Gli chiesi di indicarmi bene il punto preciso, lui mi disse di scendere più giù, pochi millimetri e avrei toccato il suo cazzo, lui mi sorrise maliziosamente e mi disse di scendere ancora, fu in quel momento che lo guardai negli occhi e ricambiai il sorriso.

Andai a chiudere la porta della stanza, la chiusi a chiave, c’era silenzio e tutti riposavano, sapevo che nessuno sarebbe entrato e avrebbe cercato di farlo; tornai dal mio paziente e toccai il punto preciso, il suo cazzo era già un po’ duro, a quanto pare si stava eccitando.

Infilai la mano sotto gli slip, gli feci una sega da sotto gli indumenti, poi lo tirai fuori, era venoso e doppio, mi avvicinai con la bocca e leccai la cappella, poi lo feci sparire nella mia bocca e iniziai a pompare.

Lui mi prese per i capelli e mi spinse di più la testa per farmelo prendere fino in fondo, sentivo che anche io mi stavo eccitando tantissimo, la mia figa si stava bagnando, aumentai la velocità del pompino, glielo misi in tiro per bene, lui gemeva e mi diceva che ero brava.

A quel punto mi tolsi le mutandine da sotto la divisa, salii sopra al letto, allargai le gambe e infilai il cazzo tutto in fondo dentro la mia figa. Lui mi aprì un po’ la divisa, voleva vedere le mie tette, le tirò fuori dal reggiseno, la sua lingua accarezzò i miei capezzoli, poi me li succhiò avidamente con le labbra ,mentre io mi muovevo su e giù sopra la sua asta dura.

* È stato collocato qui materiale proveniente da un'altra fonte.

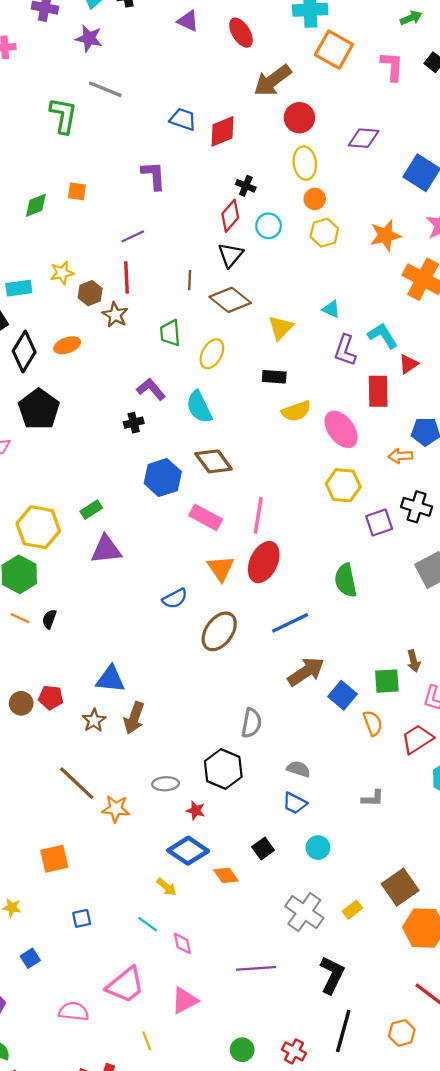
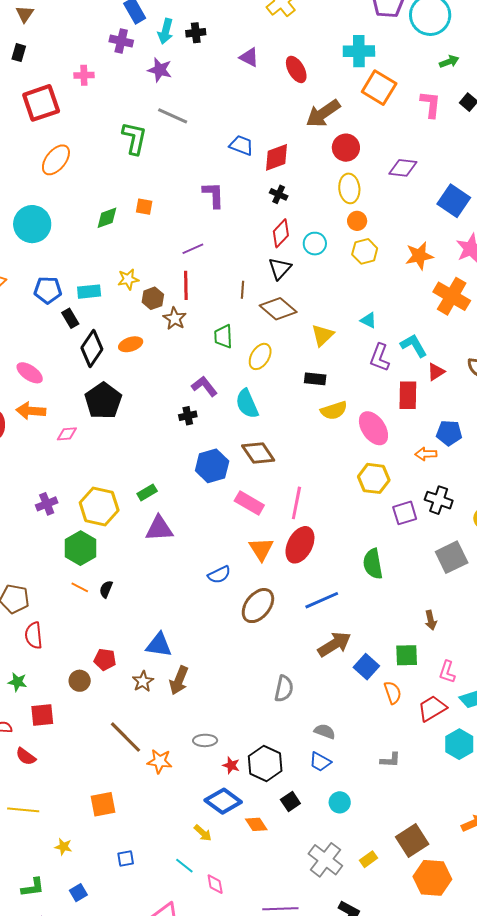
black cross: (246, 186) -> (279, 194), moved
brown arrow: (414, 661) -> (431, 620), moved
brown circle: (21, 703) -> (80, 681), moved
black hexagon: (223, 769) -> (265, 763), moved

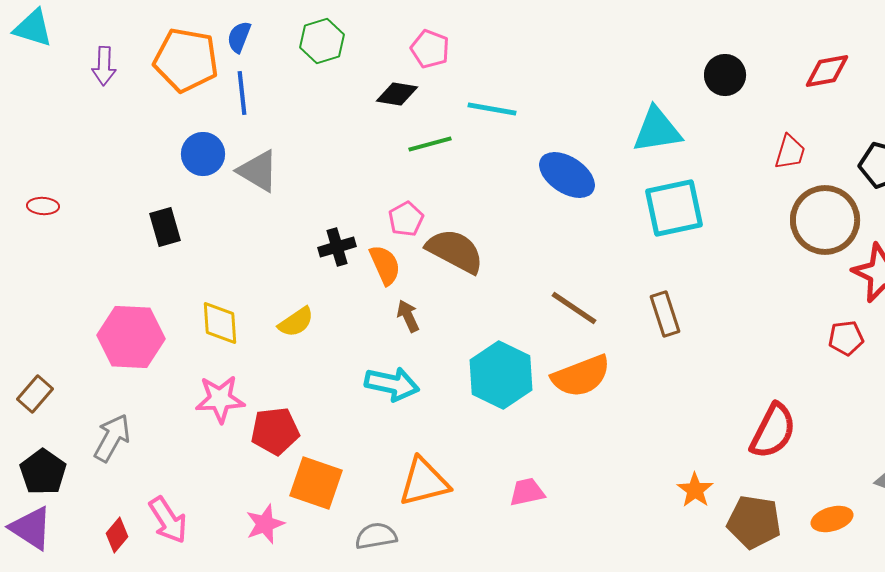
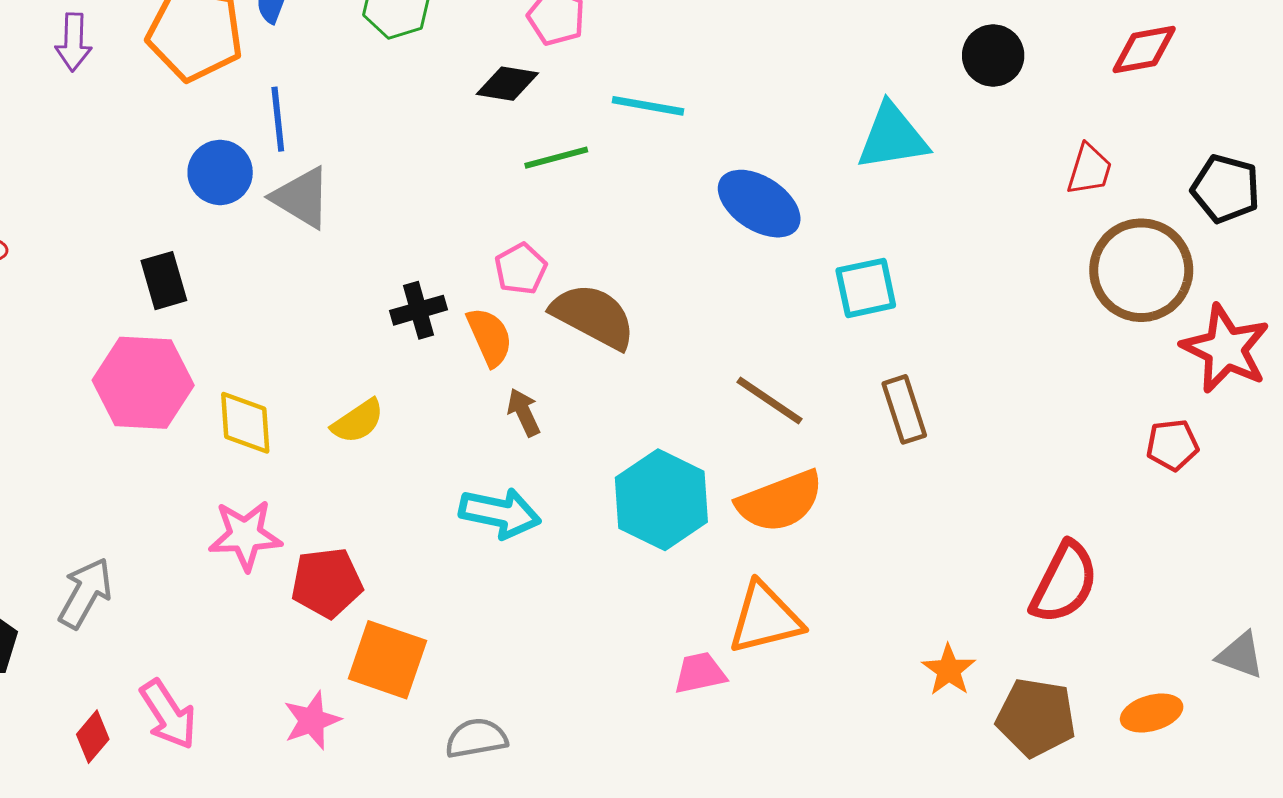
blue line: (242, 93) -> (278, 119), moved
cyan square: (674, 208) -> (866, 288), moved, size x0.7
pink hexagon: (131, 337) -> (143, 383), moved
orange triangle: (424, 482) -> (765, 618), moved

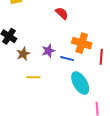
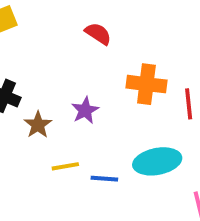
blue line: (67, 59) -> (104, 179), moved
cyan ellipse: (80, 83) -> (157, 161), turned -60

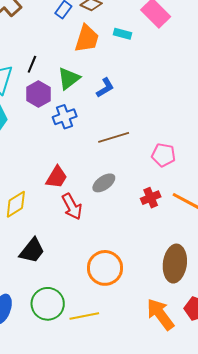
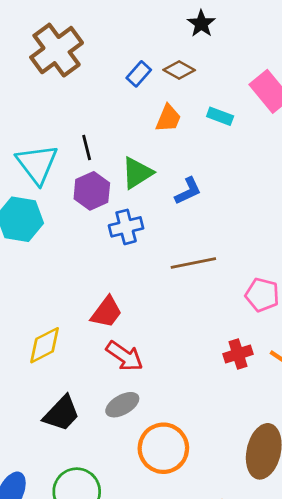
orange trapezoid: (87, 39) -> (168, 118), size x0.7
black line: (32, 64) -> (87, 148), turned -42
gray ellipse: (104, 183) -> (122, 405), moved
red arrow: (72, 206) -> (125, 356), turned -32

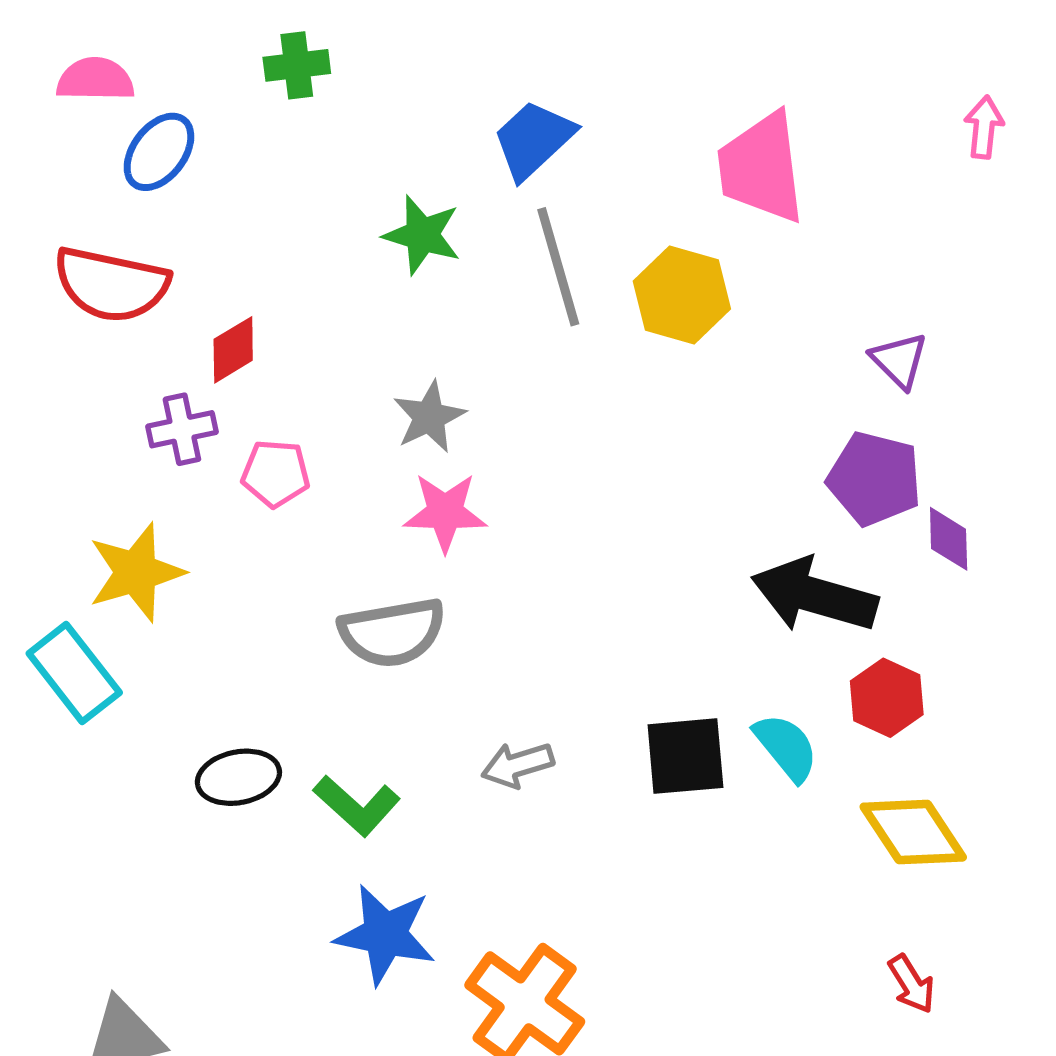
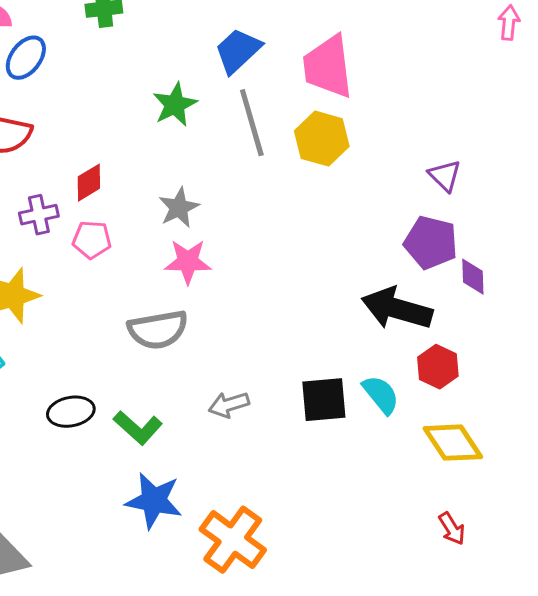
pink arrow: (984, 127) -> (509, 23), moved
pink trapezoid: (761, 168) -> (328, 67), moved
green star: (422, 235) -> (175, 105), turned 30
red diamond: (233, 350) -> (89, 183), moved

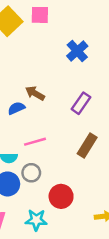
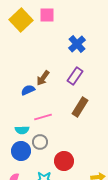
brown arrow: (35, 93) -> (43, 78), turned -84
purple rectangle: (81, 103) -> (75, 76), moved
brown rectangle: (87, 145) -> (80, 107), moved

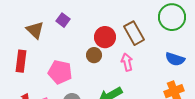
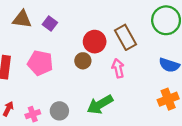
brown triangle: (35, 30) -> (22, 19), moved, turned -36
pink pentagon: (60, 72) -> (40, 63), moved

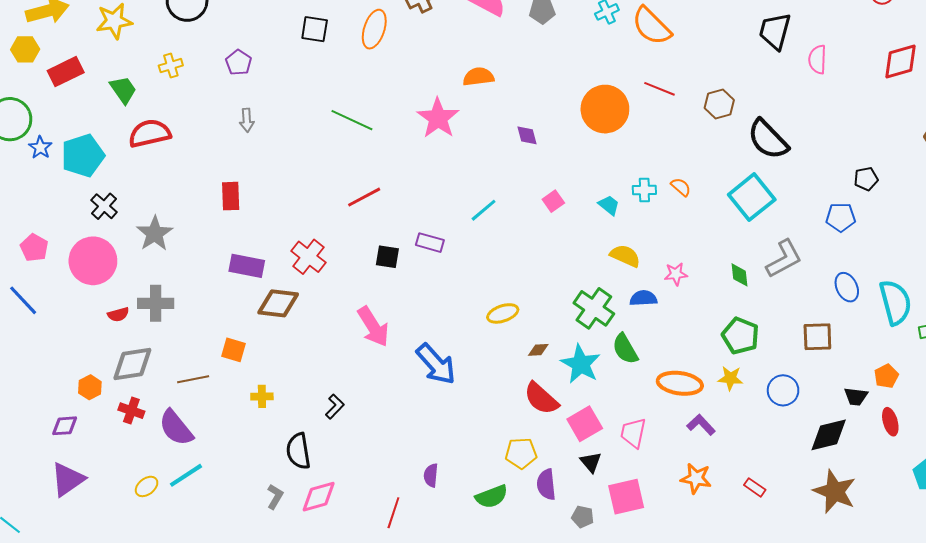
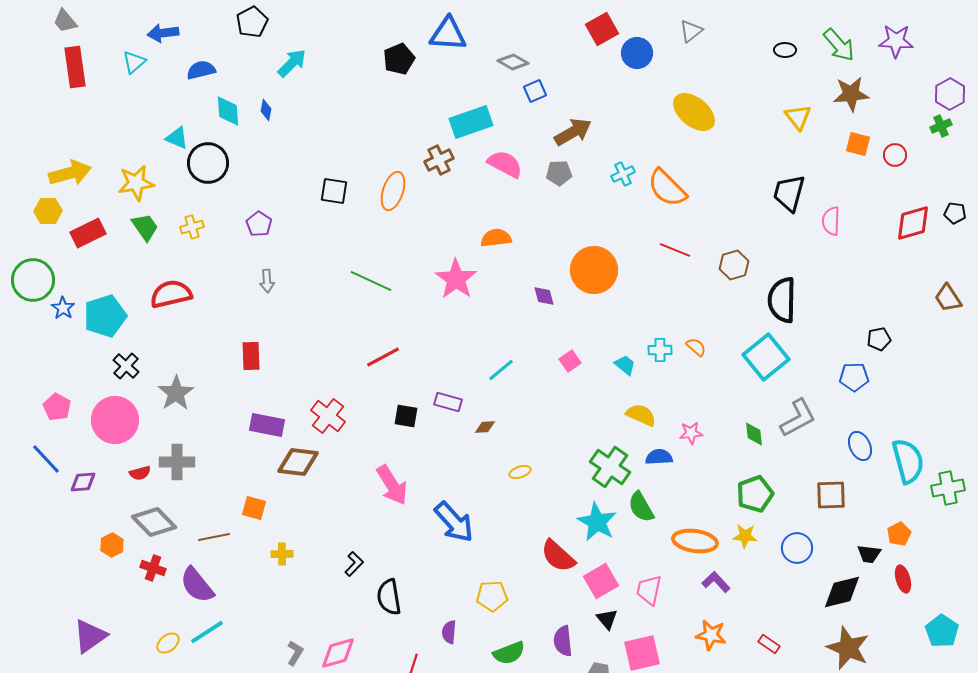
green trapezoid: (123, 90) -> (145, 227), moved
orange circle: (605, 109) -> (594, 270), moved
black semicircle: (768, 139) -> (782, 300), turned 45
yellow ellipse: (503, 313) -> (520, 472), size x0.7
green pentagon: (741, 336) -> (755, 494), turned 30
brown diamond: (538, 350) -> (485, 427), moved
gray diamond: (132, 364) -> (154, 522), turned 54
purple diamond: (65, 426) -> (83, 482), moved
black semicircle: (298, 451) -> (389, 597), moved
yellow pentagon: (521, 453) -> (492, 596), moved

Lo sentivo dare colpi da sotto, spingeva forte, io mi lasciavo andare ai gemiti ad ogni colpo, il suo cazzo sembrava avere energia infinita, mi faceva impazzire, si fece coraggio, cambiammo posizione, ora stava sopra di me, io avevo le gambe aperte e lui spingeva e ci dava di bacino.

Lo sentivo gemere nel mio orecchio, mi dava delle troia e mi diceva che la mia figa lo faceva impazzire, riprese un seno in bocca e succhiò, aumentò il ritmo dei colpi, dovetti mordermi le labbra per non urlare.

A me piaceva prenderlo da dietro, gli dissi di farmi mettere a pecorina, lui sembrò entusiasta della mia richiesta, mi penetrò la figa con un affondo deciso, mi aggrappai allo schienale del letto e lui sfogò tutta la sua voglia a colpi di cazzo, mi scopò forte.

Mentre mi fotteva, infilò un dito nel buco del mio culo, mi piacque molto la cosa, lui voleva metterlo li, lo avevo capito ma mi resi conto che era passato troppo tempo e che avrei dovuto fare il giro, così gli dissi che non c’era tempo, doveva sborrare subito.

Scesi dal letto, si stese col cazzo in tiro, lo agitai velocemente e lo succhiai senza fermarmi e poi mi sborrò in bocca, un getto di sperma molto abbondante che mi affrettai a ingoiare.

Non avevo mai scopata con un paziente e rischiato il posto, ma Angelo mi aveva acceso qualcosa dentro. Le notte seguenti lo abbiamo fatto ancora, poi una volta dimesso non l’ho più visto.

Volevo raccontarvi questa storia nell’anonimato, perché vi assicuro che è stata una situazione davvero eccitante.